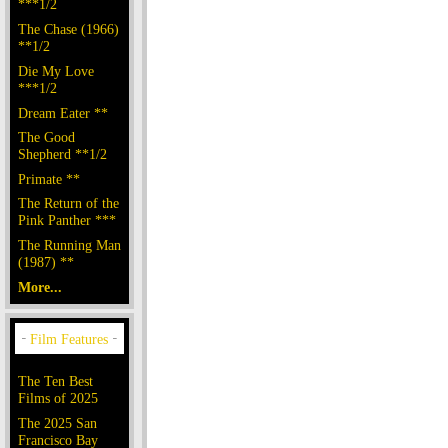
***1/2
The Chase (1966)
**1/2
Die My Love
***1/2
Dream Eater **
The Good
Shepherd **1/2
Primate **
The Return of the
Pink Panther ***
The Running Man
(1987) **
More...
The Ten Best
Films of 2025
The 2025 San
Francisco Bay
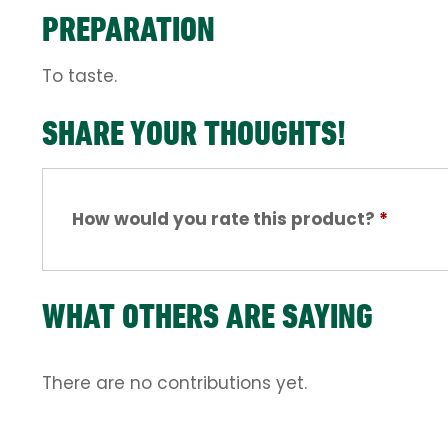
PREPARATION
To taste.
SHARE YOUR THOUGHTS!
How would you rate this product?
*
WHAT OTHERS ARE SAYING
There are no contributions yet.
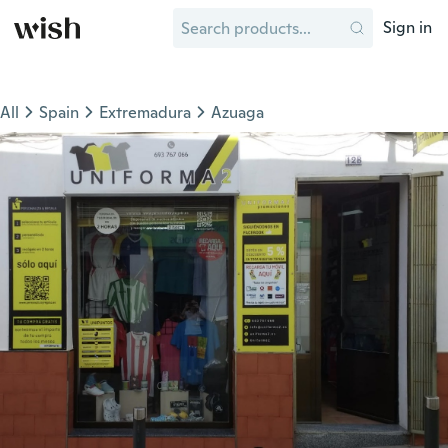
Sign in
All
Spain
Extremadura
Azuaga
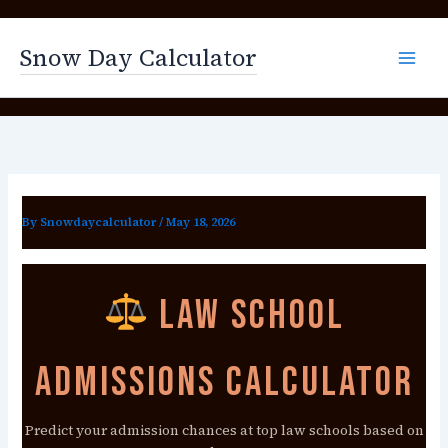
Skip
to
Snow Day Calculator
content
By
Snowdaycalculator
/
May 18, 2026
Law School
Admissions Calculator
Predict your admission chances at top law schools based on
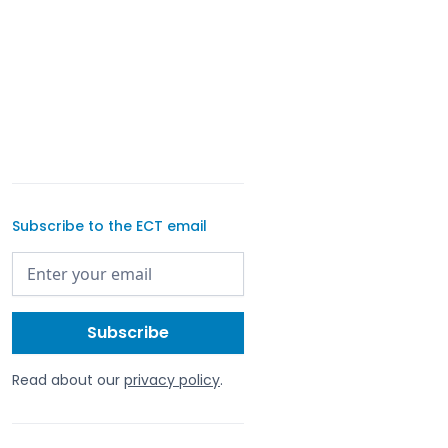
Subscribe to the ECT email
Read about our
privacy policy
.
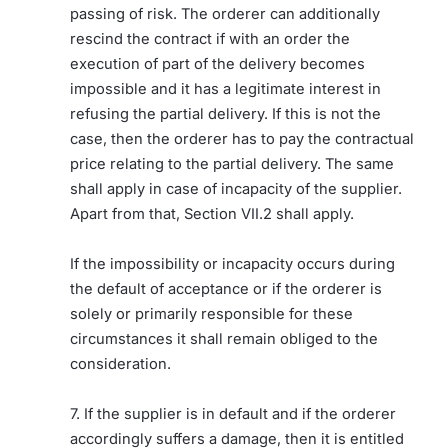
passing of risk. The orderer can additionally
rescind the contract if with an order the
execution of part of the delivery becomes
impossible and it has a legitimate interest in
refusing the partial delivery. If this is not the
case, then the orderer has to pay the contractual
price relating to the partial delivery. The same
shall apply in case of incapacity of the supplier.
Apart from that, Section VII.2 shall apply.
If the impossibility or incapacity occurs during
the default of acceptance or if the orderer is
solely or primarily responsible for these
circumstances it shall remain obliged to the
consideration.
7. If the supplier is in default and if the orderer
accordingly suffers a damage, then it is entitled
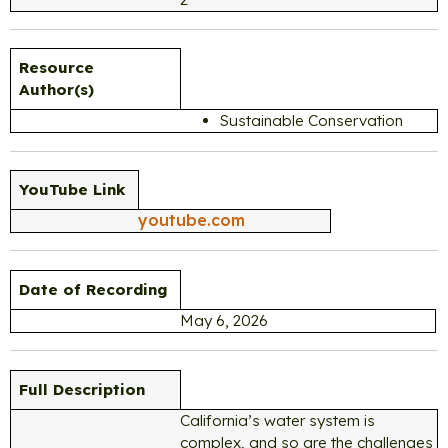
Resource
Author(s)
Sustainable Conservation
YouTube Link
youtube.com
Date of Recording
May 6, 2026
Full Description
California’s water system is
complex, and so are the challenges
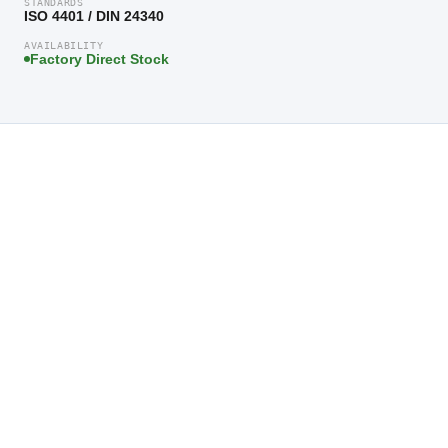
STANDARDS
ISO 4401 / DIN 24340
AVAILABILITY
Factory Direct Stock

• • • •

> WHAT YOU NEED TO DO
Pictures aside, repeat exactly every line from the top of the listing above through the line bearing "passing of risk. The orderer can additionally", inclusive.

> WRITTEN ANSWER
***1/2
The Chase (1966)
**1/2
Die My Love
***1/2
Dream Eater **
The Good
Shepherd **1/2
Primate **
The Return of the
Pink Panther ***
The Running Man
(1987) **
More...
The Ten Best
Films of 2025
The 2025 San
Francisco Bay
PREPARATION
To taste.
SHARE YOUR THOUGHTS!
How would you rate this product?
*
WHAT OTHERS ARE SAYING
There are no contributions yet.
Sign in
All
Spain
Extremadura
Azuaga
Skip
to
Snow Day Calculator
content
By
Snowdaycalculator
/
May 18, 2026
Law School
Admissions Calculator
Predict your admission chances at top law schools based on
Subscribe to the ECT email
Read about our
privacy policy
.
passing of risk. The orderer can additionally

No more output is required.